Das LSG verkennt insoweit, daß nicht jeder schädigungsbedingte Einkommensnachteil zu einer Erhöhung der MdE führen muß. Umgekehrt gehört es aber auch zu den Grundzügen des Versorgungsrechts, daß eine (Grund-)Rente auch dann zu gewähren ist, wenn nach den Besonderheiten des Einzelfalls eine schädigungsbedingte Einkommensminderung gar nicht vorliegt. Denn der Gesetzgeber hat in § 30 Abs. 1 BVG die "Beeinträchtigung im allgemeinen Erwerbsleben" als maßgebend angesehen. Demgegenüber hat das LSG die konkrete MdE-Bewertung ausschließlich auf die Arbeitsunfähigkeit und damit auf das spezielle Erwerbsleben des Beschädigten abgestellt. Die Auffassung des LSG führt zwangsläufig dazu, daß die in den einzelnen Berufen an die körperliche oder geistige Leistungsfähigkeit des Beschädigten gestellten Anforderungen im Rahmen des § 30 Abs. 1 BVG berücksichtigt werden müßten. Damit wird aber die allgemeine (pauschalierende) Basis verlassen, die zur gleichmäßigen Behandlung aller Beschädigten führen soll, bevor im Einzelfall nach § 30 Abs. 2 BVG ein besonderes berufliches Betroffensein berücksichtigt werden kann. Die vom LSG vertretene Auffassung birgt außerdem die Gefahr in sich, daß relativ leichte, aber zur Arbeitsunfähigkeit führende Körperschäden oder Krankheiten eine übermäßig hohe MdE hervorrufen. Denn es kommt für den Eintritt der Arbeitsunfähigkeit nicht darauf an, welcher Schweregrad der jeweiligen körperlichen oder geistigen Beeinträchtigung beizumessen ist und ob dem Betreffenden eine Erwerbstätigkeit generell zugemutet werden kann.

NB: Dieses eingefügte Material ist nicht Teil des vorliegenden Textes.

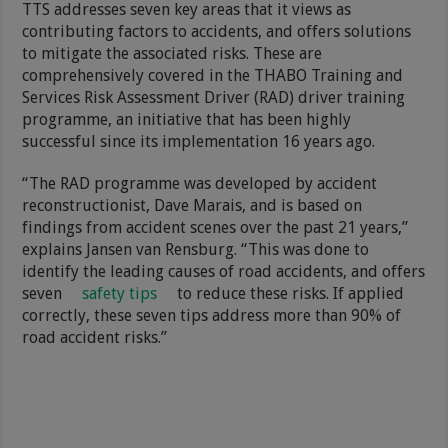
TTS addresses seven key areas that it views as
contributing factors to accidents, and offers solutions
to mitigate the associated risks. These are
comprehensively covered in the THABO Training and
Services Risk Assessment Driver (RAD) driver training
programme, an initiative that has been highly
successful since its implementation 16 years ago.
“The RAD programme was developed by accident
reconstructionist, Dave Marais, and is based on
findings from accident scenes over the past 21 years,”
explains Jansen van Rensburg. “This was done to
identify the leading causes of road accidents, and offers
seven
safety tips
to reduce these risks. If applied
correctly, these seven tips address more than 90% of
road accident risks.”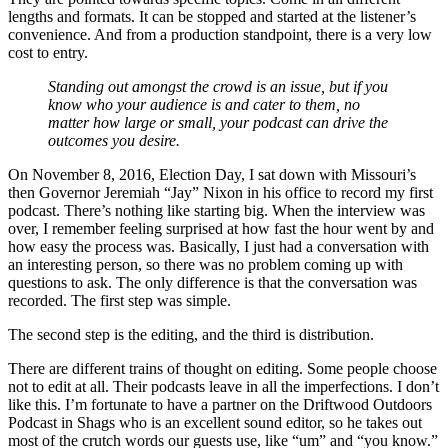
lengths and formats. It can be stopped and started at the listener’s
convenience. And from a production standpoint, there is a very low
cost to entry.
Standing out amongst the crowd is an issue, but if you
know who your audience is and cater to them, no
matter how large or small, your podcast can drive the
outcomes you desire.
On November 8, 2016, Election Day, I sat down with Missouri’s
then Governor Jeremiah “Jay” Nixon in his office to record my first
podcast. There’s nothing like starting big. When the interview was
over, I remember feeling surprised at how fast the hour went by and
how easy the process was. Basically, I just had a conversation with
an interesting person, so there was no problem coming up with
questions to ask. The only difference is that the conversation was
recorded. The first step was simple.
The second step is the editing, and the third is distribution.
There are different trains of thought on editing. Some people choose
not to edit at all. Their podcasts leave in all the imperfections. I don’t
like this. I’m fortunate to have a partner on the Driftwood Outdoors
Podcast in Shags who is an excellent sound editor, so he takes out
most of the crutch words our guests use, like “um” and “you know.”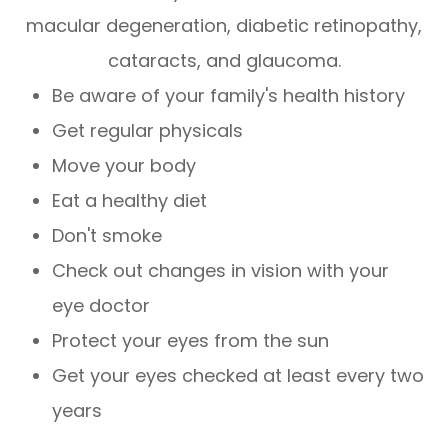
macular degeneration, diabetic retinopathy,
cataracts, and glaucoma.
Be aware of your family's health history
Get regular physicals
Move your body
Eat a healthy diet
Don't smoke
Check out changes in vision with your
eye doctor
Protect your eyes from the sun
Get your eyes checked at least every two
years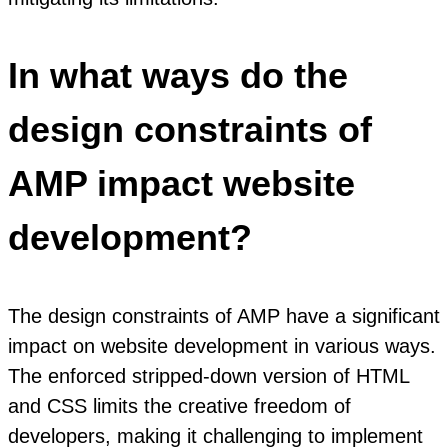
In what ways do the
design constraints of
AMP impact website
development?
The design constraints of AMP have a significant
impact on website development in various ways.
The enforced stripped-down version of HTML
and CSS limits the creative freedom of
developers, making it challenging to implement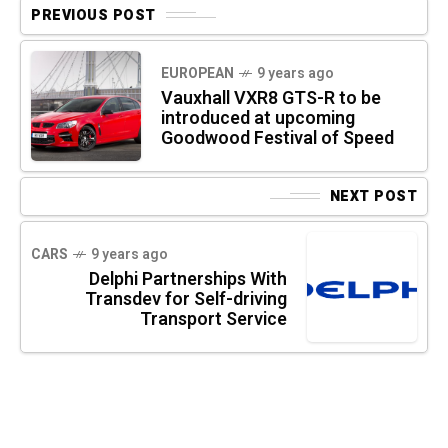
PREVIOUS POST
EUROPEAN
9 years ago
Vauxhall VXR8 GTS-R to be
introduced at upcoming
Goodwood Festival of Speed
NEXT POST
CARS
9 years ago
Delphi Partnerships With
Transdev for Self-driving
Transport Service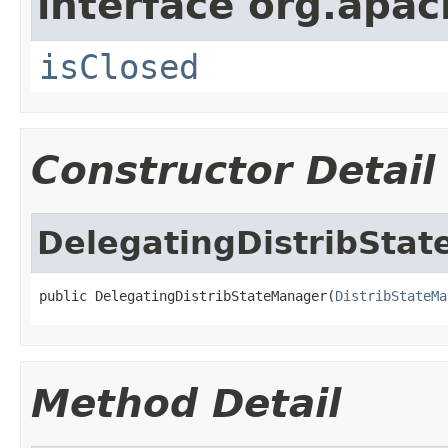
interface org.apa
isClosed
Constructor Detail
DelegatingDistribSta
public DelegatingDistribStateManager(
DistribStateMa
Method Detail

Der Senat ist daher - abweichend von der oben zitierten Entscheidung des 8. Senats, auf die sich das LSG gestützt hat, - der Auffassung, daß Arbeitsunfähigkeit nicht stets und in jedem Falle zur Erwerbsunfähigkeit im Sinne des § 31 BVG führt. Allerdings können, wie bereits der 9. Senat in seinem Urteil vom 4. Februar 1976 - 9 RV 136/75 - ausgeführt hat, die Elemente, die für die Arbeitsunfähigkeit entscheidend sind, auch für die Bewertung der MdE bedeutsam sein. Für das KOV-Recht ist daher eine differenzierte Betrachtungsweise am Platz, welche die jeweiligen Auswirkungen des die Arbeitsunfähigkeit verursachenden Leidens auf den Status des Beschädigten in gesundheitlicher, beruflicher und wirtschaftlicher Hinsicht untersucht. Eine ausgewogene Entscheidung ist nur möglich, wenn alle Folgen und Auswirkungen der Leidensverschlimmerung, insbesondere der - medizinisch zu klärende - Schweregrad, bekannt ist. Hierzu fehlen ausreichende Feststellungen des LSG das nach seiner Rechtsauffassung von der - unstreitig vorliegenden - Arbeitsunfähigkeit ausgehen konnte. Das LSG wird vor seiner erneuten Entscheidung u. a. zu prüfen haben, wie lange der Zustand der Arbeitsunfähigkeit - die offenbar schon vor Februar 1972 eingetreten war - insgesamt gedauert hat, ob der Kläger in der Zeit, für die er den Anspruch geltend macht, stationär im Krankenhaus behandelt worden ist oder ob er zu Hause für kürzere oder längere Zeit bettlägerig war, welche medizinischen Maßnahmen in dieser Zeit durchgeführt worden sind und ob der Kläger unter besonderen Schmerzen zu leiden hatte. Auch die wirtschaftlichen Folgen bedürfen der Prüfung. Alsdann kann sich eine MdE-Bewertung ergeben, die weder dem Standpunkt des Klägers noch dem Standpunkt des Beklagten und der Beigeladenen voll entspricht.

Dem Senat ist es verwehrt, die erforderlichen Feststellungen selbst zu treffen. Das Urteil des LSG muß daher - auch ohne besondere Rüge i. S. des § 163 SGG (vgl. SozR SGG § 163 Nr. 6) - aufgehoben und die Sache an das LSG zurückverwiesen werden (§ 170 Abs. 2 Satz 2 SGG).

Die Kostenentscheidung bleibt dem abschließenden Urteil vorbehalten.